Why do Leftovers Like Spaghetti Taste Better the Next Day?
I have often been told by my James that I should make spaghetti and lasagna and dishes like chili and then wait to serve them for a day. It's a great idea, but if I make spaghetti tonight for tomorrow night what in the world will we eat tonight?
From what I have read and understand its kind of like throwing a party. You know how the first hour is awkward? You have a gathering of all of your friends and they may not be friends with each other. At first everyone hangs out with who they know and mingle in little segregated corner mobs. That is until they have had a couple of drinks and the food is served. Now everyone starts to venture out of their own little safe friend cloud and see what the other components of the party have to offer. This is why leftovers taste so good!

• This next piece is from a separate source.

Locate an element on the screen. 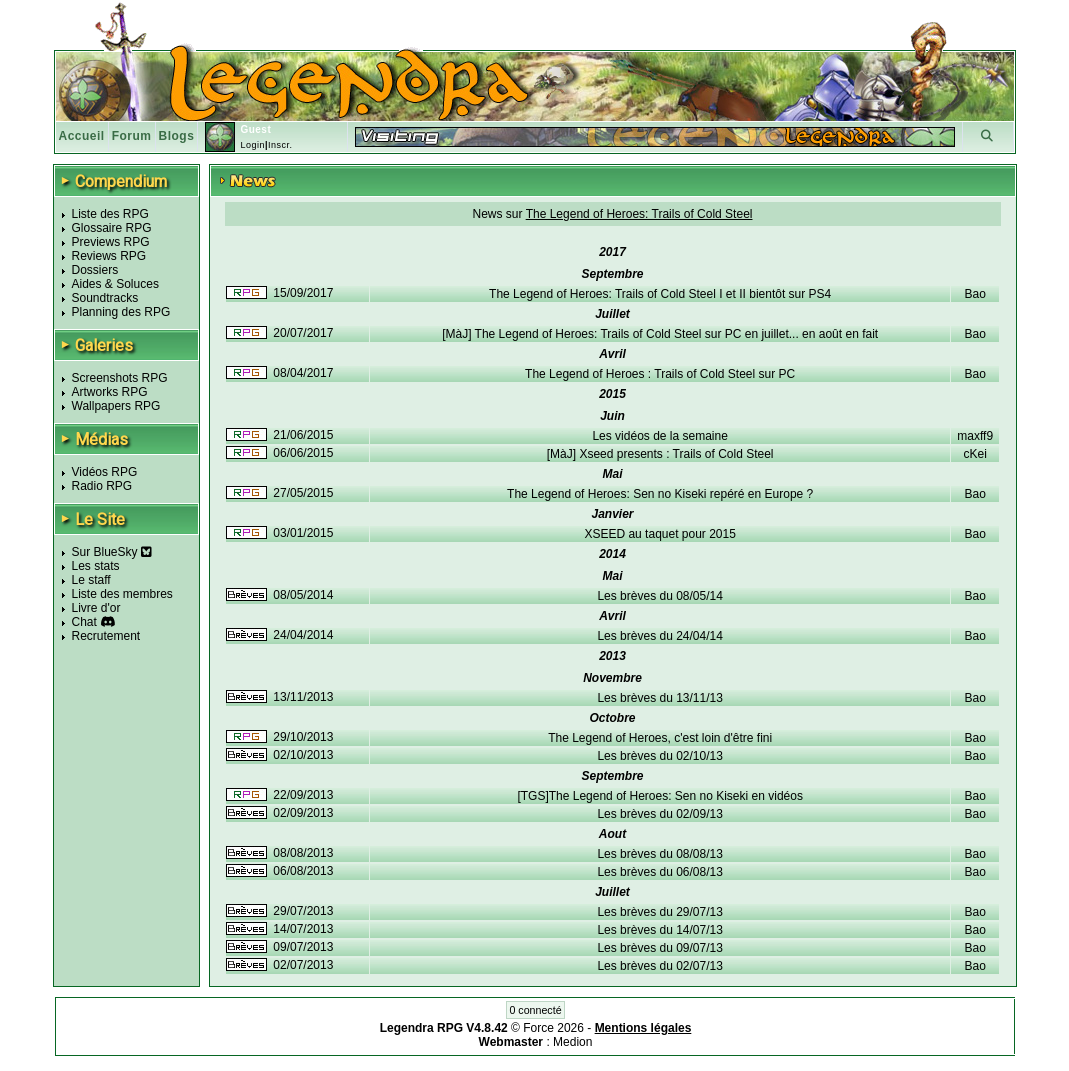  Forum is located at coordinates (132, 136). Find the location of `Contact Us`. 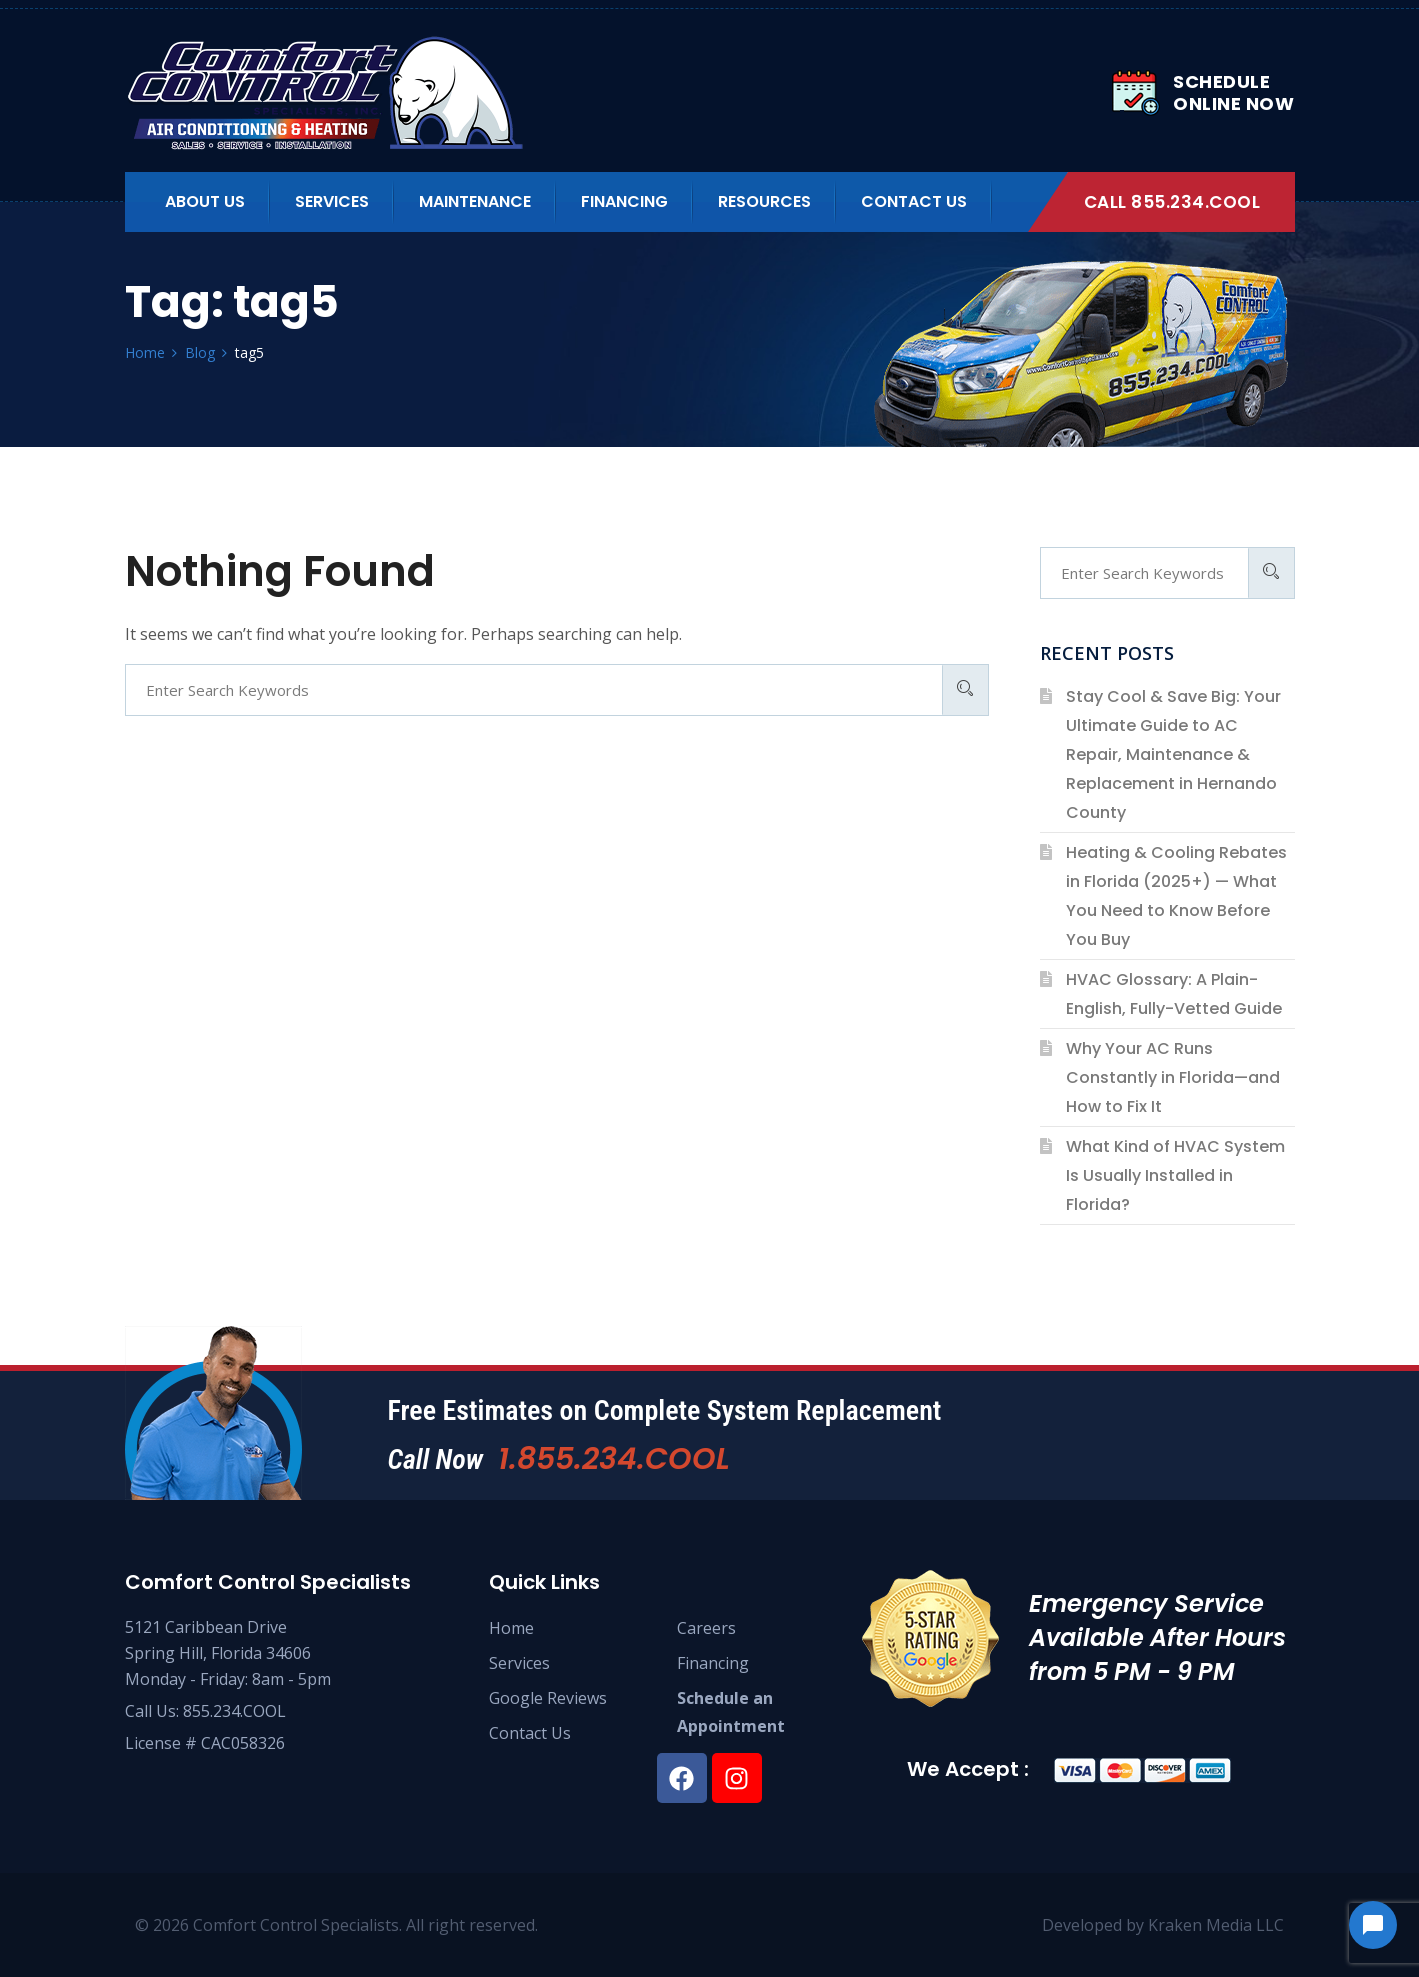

Leftovers taste better the next day because there is a groovy relationship between say the garlic and the onions and peppers, but initially, well, they are just getting to know each other (like at the party), once they have a chance to hang out longer they grow closer. The seasonings, veggies and herbs do a "meeting" dance and by day two they are all entwined with each other making a louder noise than they did yesterday just hanging out in the corner by themselves. It's a flavor pack! Now the science behind it is relatively the same, but get's a little more in depth. As the ingredients hang out longer they interact with the dishes proteins and other elements and then its just a great big ole, um, okay, I'll say it-ingredient orgy! And that just creates flavor dancing on your tongue, but remember, just like with any party that goes too long, it all can turn on you, by day five your dishes ingredients are not likely friends anymore and can make you sick, by this time its time to toss it and start all over with a new ingredient party.